** Source data follows **

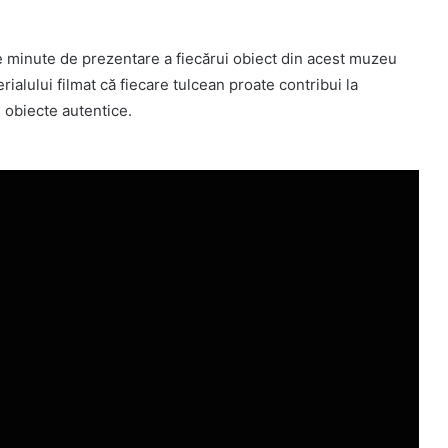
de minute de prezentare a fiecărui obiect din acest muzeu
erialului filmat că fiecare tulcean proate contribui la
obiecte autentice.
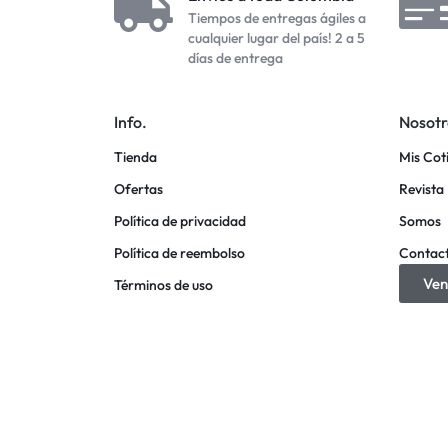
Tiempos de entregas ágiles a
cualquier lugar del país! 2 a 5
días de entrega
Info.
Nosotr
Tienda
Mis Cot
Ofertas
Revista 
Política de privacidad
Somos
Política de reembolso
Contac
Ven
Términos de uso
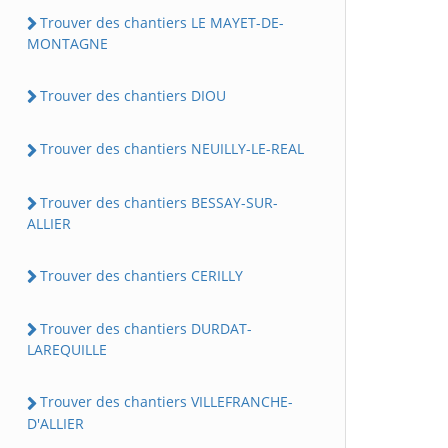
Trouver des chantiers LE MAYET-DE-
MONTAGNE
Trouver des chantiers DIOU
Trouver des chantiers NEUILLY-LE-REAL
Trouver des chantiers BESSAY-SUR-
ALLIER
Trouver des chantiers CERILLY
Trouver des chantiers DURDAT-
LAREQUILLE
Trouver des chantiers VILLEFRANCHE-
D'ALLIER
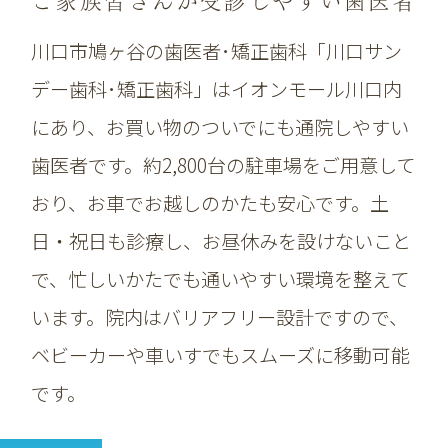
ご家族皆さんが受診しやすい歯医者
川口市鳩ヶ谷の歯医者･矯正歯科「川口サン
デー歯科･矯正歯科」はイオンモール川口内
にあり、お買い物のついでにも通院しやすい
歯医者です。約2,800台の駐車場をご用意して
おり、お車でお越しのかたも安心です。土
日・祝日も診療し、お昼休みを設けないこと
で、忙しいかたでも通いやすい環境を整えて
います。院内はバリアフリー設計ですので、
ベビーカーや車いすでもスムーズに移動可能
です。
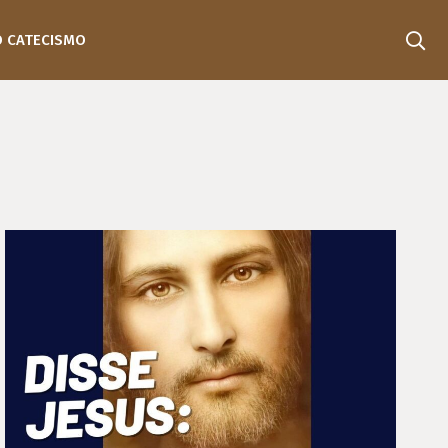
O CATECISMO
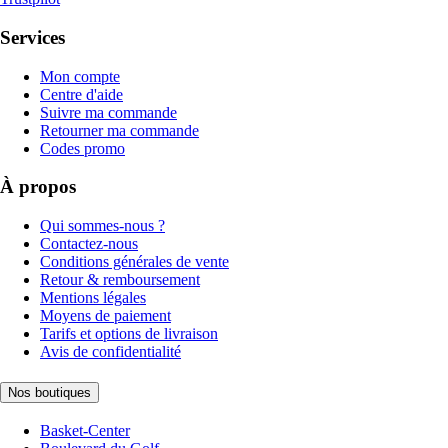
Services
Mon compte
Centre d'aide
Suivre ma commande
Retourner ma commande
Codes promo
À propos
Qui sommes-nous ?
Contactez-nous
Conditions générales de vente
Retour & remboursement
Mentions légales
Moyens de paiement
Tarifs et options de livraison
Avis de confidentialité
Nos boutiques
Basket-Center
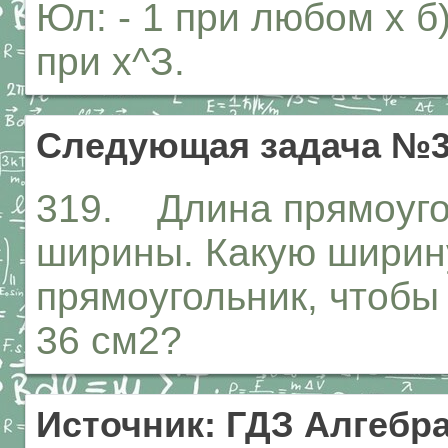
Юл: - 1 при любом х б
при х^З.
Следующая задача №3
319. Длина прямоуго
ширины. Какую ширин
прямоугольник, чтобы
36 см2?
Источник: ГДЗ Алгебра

** End of Source data **

## Your goal:
Your task is to retype all the entries exactly and leave out any pictures.

## Task solution:
de minute de prezentare a fiecărui obiect din acest muzeu
erialului filmat că fiecare tulcean proate contribui la
obiecte autentice.
Tiempos de entregas ágiles a
cualquier lugar del país! 2 a 5
días de entrega
Info.
Nosotr
Tienda
Mis Cot
Ofertas
Revista 
Política de privacidad
Somos
Política de reembolso
Contac
Ven
Términos de uso
Trouver des chantiers LE MAYET-DE-
MONTAGNE
Trouver des chantiers DIOU
Trouver des chantiers NEUILLY-LE-REAL
Trouver des chantiers BESSAY-SUR-
ALLIER
Trouver des chantiers CERILLY
Trouver des chantiers DURDAT-
LAREQUILLE
Trouver des chantiers VILLEFRANCHE-
D'ALLIER
ご家族皆さんが受診しやすい歯医者
川口市鳩ヶ谷の歯医者･矯正歯科「川口サン
デー歯科･矯正歯科」はイオンモール川口内
にあり、お買い物のついでにも通院しやすい
歯医者です。約2,800台の駐車場をご用意して
おり、お車でお越しのかたも安心です。土
日・祝日も診療し、お昼休みを設けないこと
で、忙しいかたでも通いやすい環境を整えて
います。院内はバリアフリー設計ですので、
ベビーカーや車いすでもスムーズに移動可能
です。
O CATECISMO
Services
Mon compte
Centre d'aide
Suivre ma commande
Retourner ma commande
Codes promo
À propos
Qui sommes-nous ?
Contactez-nous
Conditions générales de vente
Retour & remboursement
Mentions légales
Moyens de paiement
Tarifs et options de livraison
Avis de confidentialité
Nos boutiques
Basket-Center
Юл: - 1 при любом х б
при х^З.
Следующая задача №3
319. Длина прямоуго
ширины. Какую ширин
прямоугольник, чтобы
36 см2?
Источник: ГДЗ Алгебра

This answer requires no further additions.